8. L'étude d'impact, qui comporte 232 photographies et 88 photomontages, n'a pas à comporter un photomontage depuis tous les lieux-dits à proximité du projet. Si aucun photomontage n'a été réalisé depuis le hameau du Carglio, situé à 840 mètres du projet et depuis le hameau " chez Louer " à 850 mètres du projet, un photomontage a été réalisé depuis le hameau de Carpehaie situé à 665 mètres du projet et qui a la même orientation que les deux hameaux précités. Un photomontage a été établi depuis le lieu-dit " Les haies Gohies ". Si aucun photomontage n'a été réalisé depuis le hameau " Le Nénéno ", un photomontage a été réalisé depuis le hameau du Brohéac situé à moins de 150 mètres du hameau précité. En outre, si aucun photomontage n'a été effectué depuis le lieu-dit " Saint-Gervais ", le ministre fait valoir sans être utilement contredit que ce lieu-dit se situe à mi-distance entre la vue 2 et la vue 3 de la chapelle Sainte-Suzanne pour laquelle un photomontage a été réalisé. Enfin, il n'est pas établi que le pétitionnaire aurait cherché à minimiser l'impact du projet sur les habitations voisines, alors même que certains des photomontages présentent des bâtiments ou de la végétation qui masquent les éoliennes, ces dernières étant tout de même matérialisées par des ronds et flèches verts.

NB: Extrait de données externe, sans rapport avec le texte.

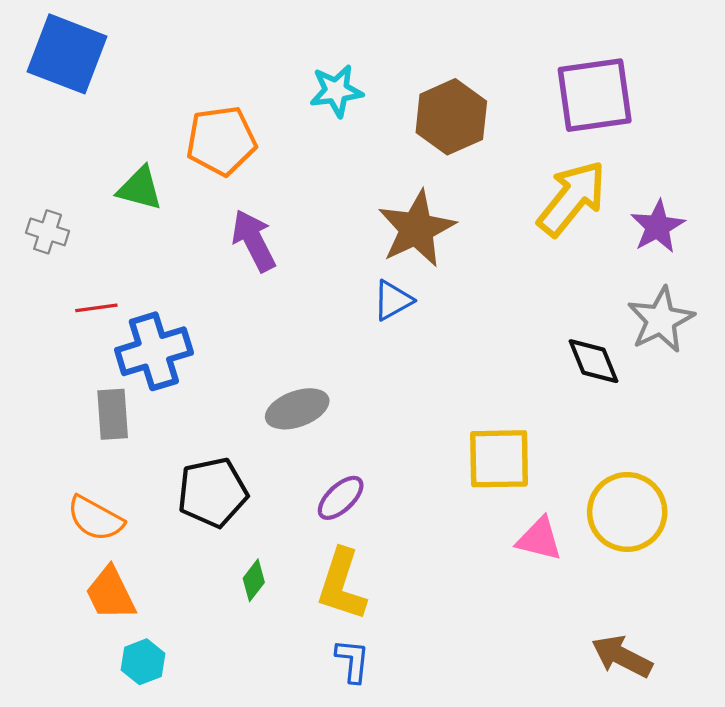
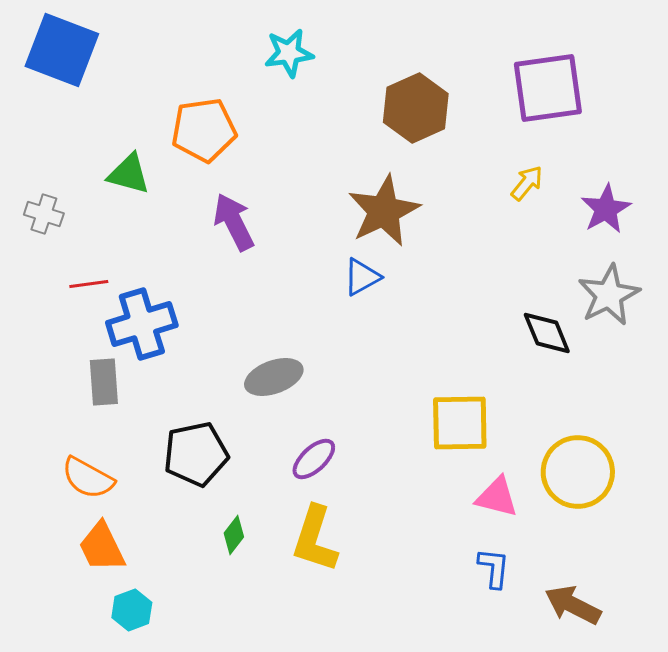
cyan star: (336, 91) -> (289, 53), moved
yellow arrow: (572, 198) -> (527, 183), size x0.5
blue L-shape: (353, 661) -> (494, 568), moved

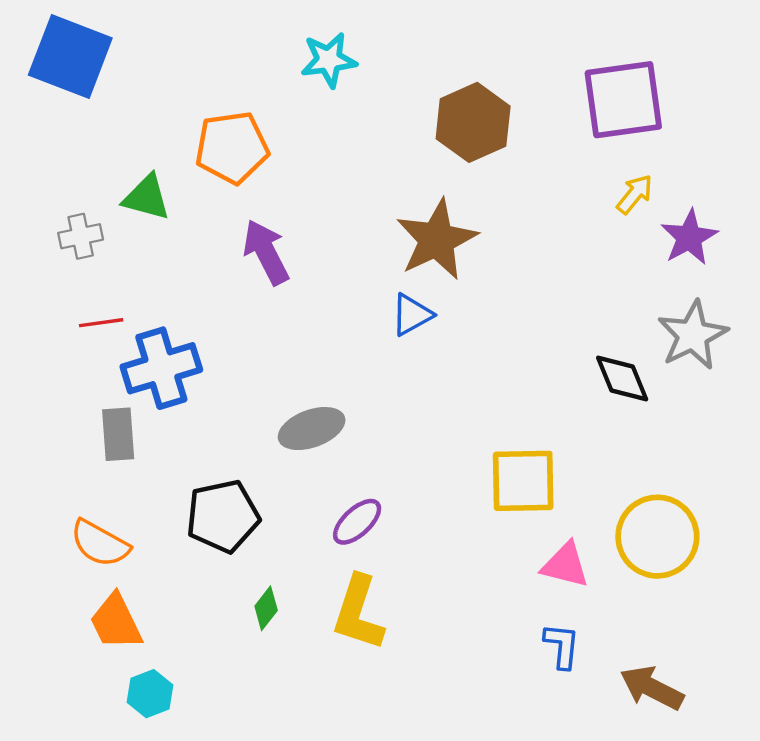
yellow arrow: (527, 183) -> (635, 194), moved
gray cross: (44, 214) -> (81, 236), moved, turned -30

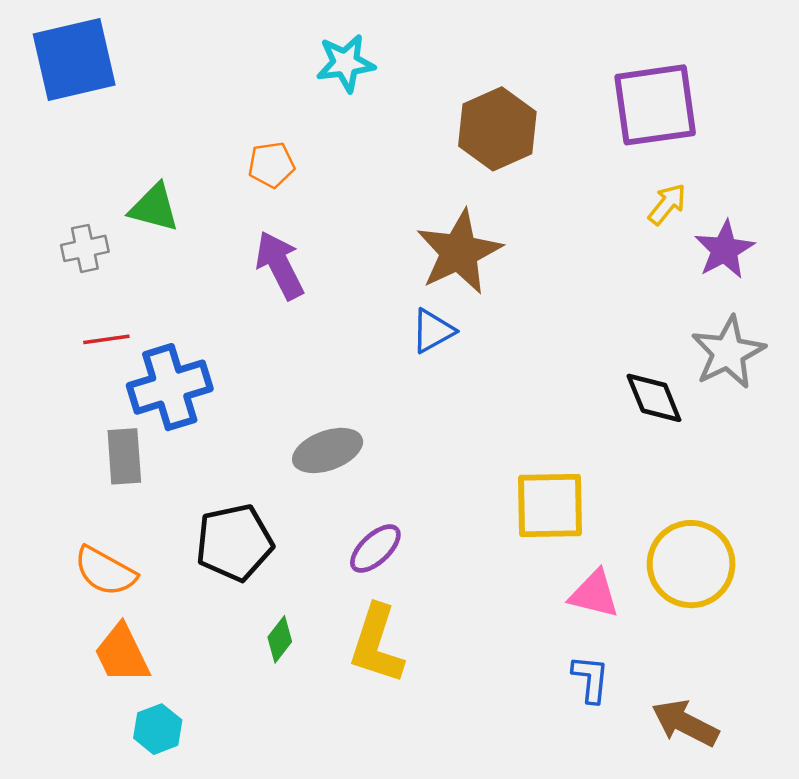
blue square: (70, 56) -> (74, 60), turned -34
orange pentagon: (232, 148) -> (271, 165), moved, size x0.6

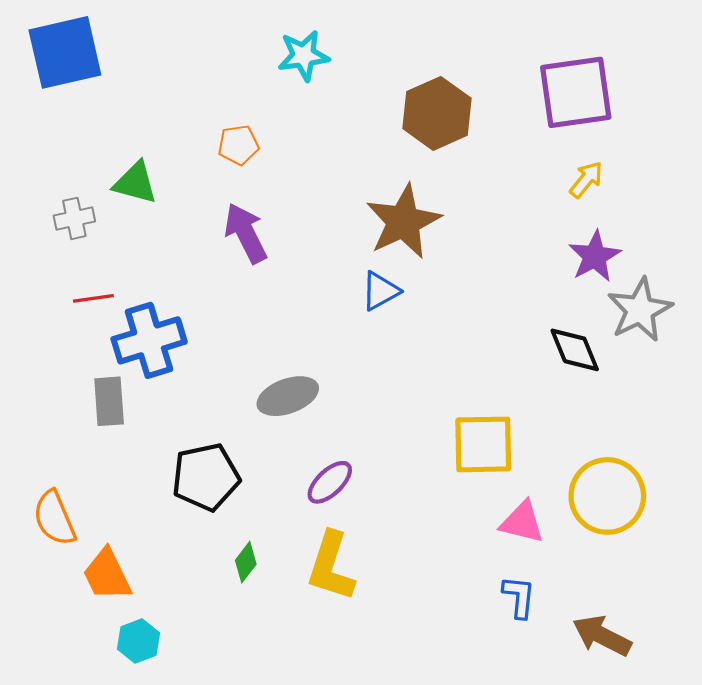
purple star: (724, 250) -> (595, 256), moved
orange semicircle: (105, 571) -> (54, 518), moved, turned 38

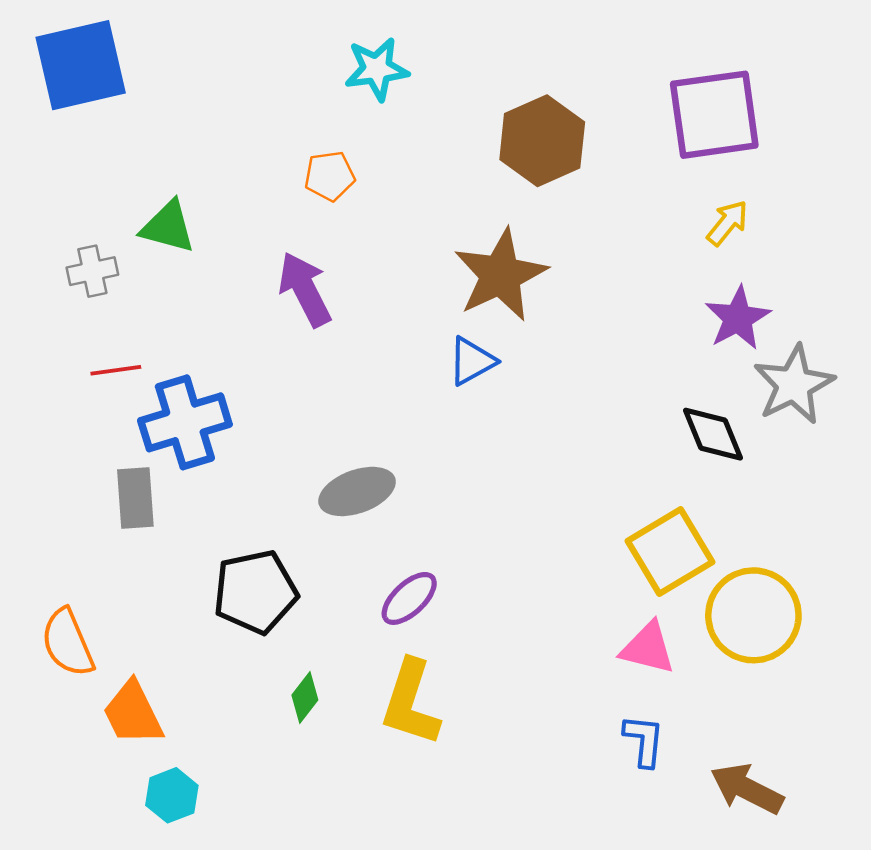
orange pentagon: (238, 145) -> (330, 176), moved
yellow square: (483, 444) -> (670, 551), moved, turned -30

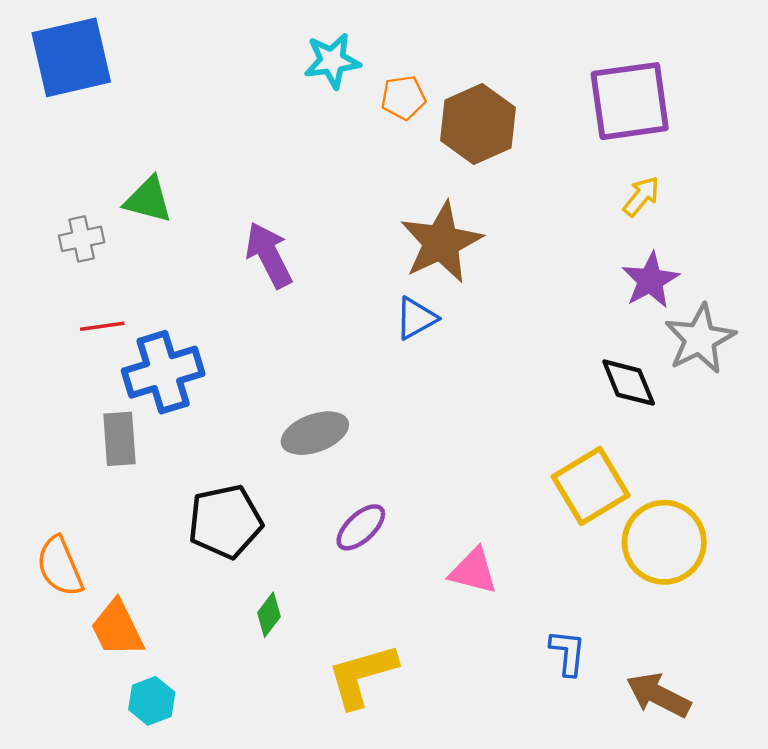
orange pentagon: (330, 176) -> (403, 98), moved
pink triangle: (648, 648) -> (473, 571), moved
yellow L-shape: (411, 703) -> (362, 676), moved, turned 56

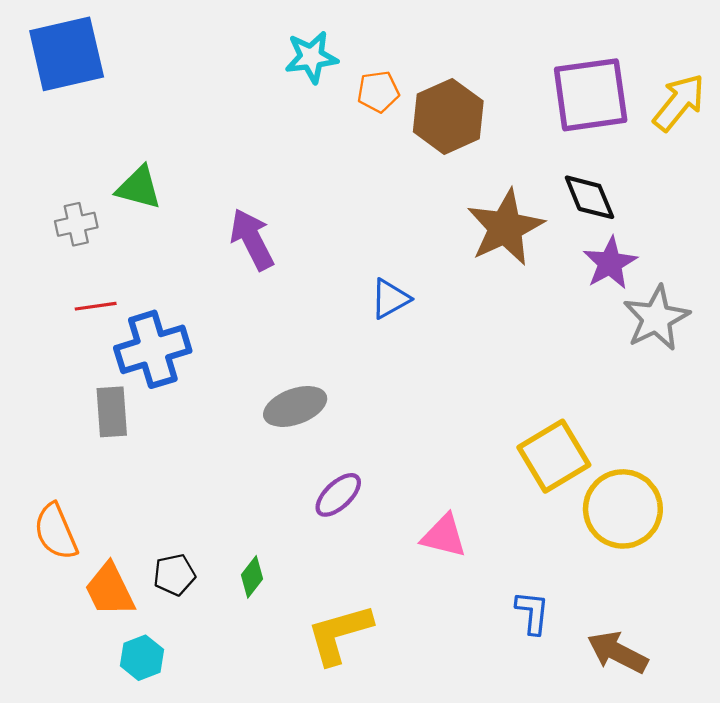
yellow arrow: (641, 196) -> (679, 102), moved, size x1.5
brown star: (441, 242) -> (505, 227), moved
black diamond: (629, 383) -> (589, 197), moved
black pentagon: (225, 522) -> (174, 575), moved, size x0.6

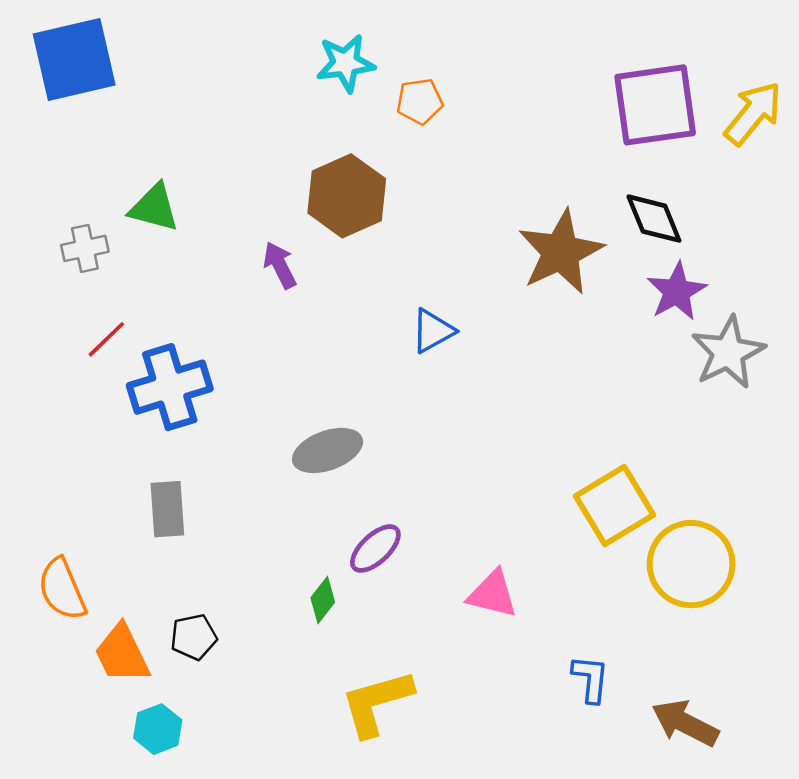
brown hexagon: (448, 116) -> (347, 196), moved
purple arrow: (252, 239) -> (280, 265), size x0.7
red line: (96, 306) -> (106, 339), turned -36
gray rectangle: (112, 412) -> (167, 509), moved
green diamond: (252, 577) -> (323, 600), moved

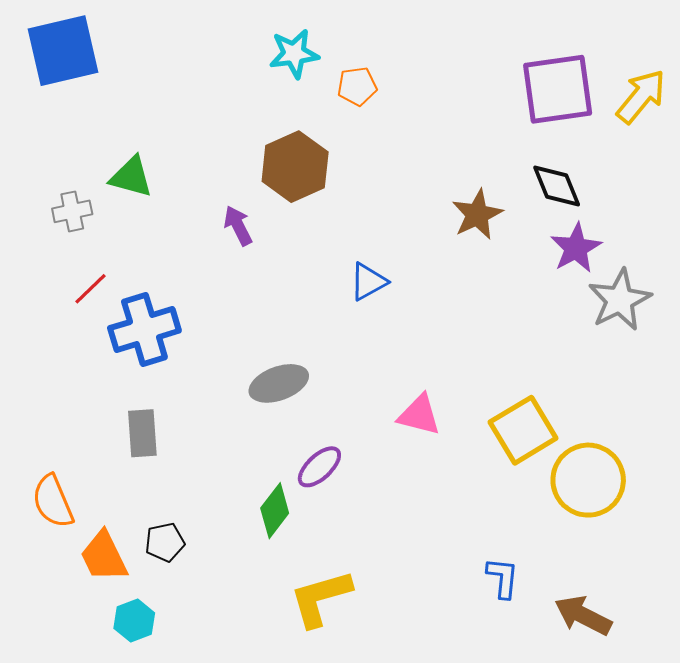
brown star: (561, 252) -> (477, 214), size x0.7
pink triangle: (493, 594) -> (419, 415), moved
green diamond: (323, 600) -> (275, 511), size x1.4

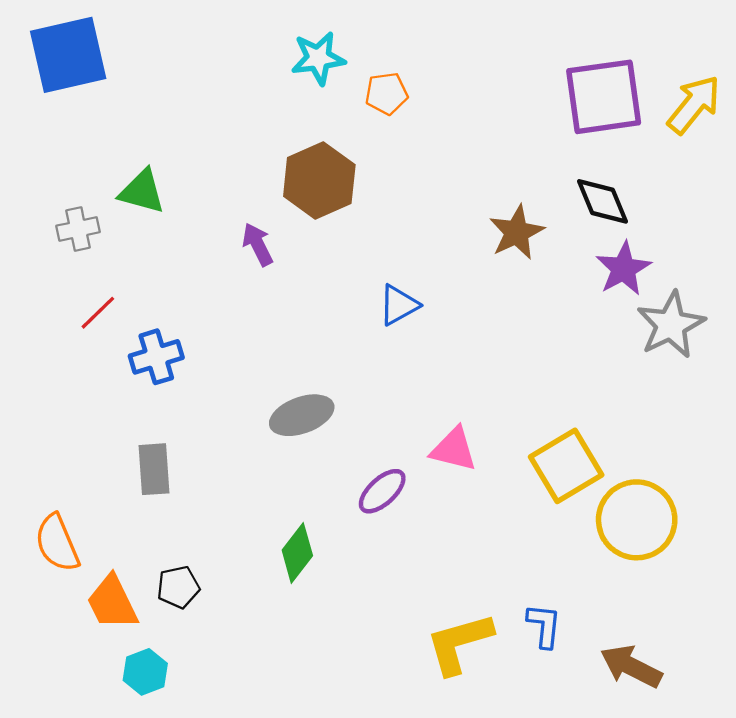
blue cross: (144, 329) -> (156, 357), size x0.7
purple ellipse: (319, 467) -> (382, 491), moved
yellow L-shape: (320, 598) -> (459, 643), moved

9. Si l'étude d'impact fait état de deux roses des vents non identiques, cela s'explique par la disparition de la 1ère, et plusieurs campagnes de mesures ont été réalisées. Les mesures sonores ont été effectuées sur 6 points correspondant aux habitations les plus exposées. Si sous les vents Sud-Est et Nord-Est, il existe plusieurs habitations dans les hameaux de Brohéac (13 maisons), Carguilloton (10 maisons), Nénéno (5 maisons), il ne résulte pas de l'instruction, notamment au vu de la distance, que ces habitations auraient été plus exposées que celles prises en compte dans les 6 points de mesure.

10. L'étude d'impact a été complétée, s'agissant des effets sur les haies du raccordement au poste source, dans les réponses apportées par le pétitionnaire par un document intitulé " mémoire en réponse suite aux observations de la mission régionale d'autorité environnementale ", qui a été soumis au public. En outre, l'étude d'impact, si elle indiquait que " les scénarios de tracé de raccordement ne peuvent encore être déterminés à ce stade du projet ", précisait tout de même que ce raccordement serait effectué en souterrain.

11. L'étude d'impact indique qu'une prairie n'est pas classée en zone humide au niveau de l'emplacement des éoliennes d'après les sondages pédologiques. Contrairement à ce que soutiennent les requérants, le seul critère de la végétation ne suffit pas à caractériser une zone humide, les deux critères de sols habituellement inondés ou gorgés d'eau pendant au moins une partie de l'année et de plantes hygrophiles étant cumulatifs. Une étude pédologique effectuée en 2015 et 2016 a permis de démontrer l'absence de zone humide s'agissant des terrains d'implantation des éoliennes. Si la réalisation d'un merlon de 104 mètres est prévue dès lors qu'une éolienne est implantée à 42 m du ruisseau de l'Enfer, cette mesure permet seulement de maximiser la protection de cette zone humide, sans établir qu'une des éoliennes s'implanterait dans la zone humide. Enfin, si une zone de baignade est à 1 500 m des éoliennes, il n'est pas établi que le seul survol des pales de l'éolienne n°1 du ruisseau entraînerait un risque pour la salubrité et la sécurité publiques et que ce survol aurait donc dû être analysé.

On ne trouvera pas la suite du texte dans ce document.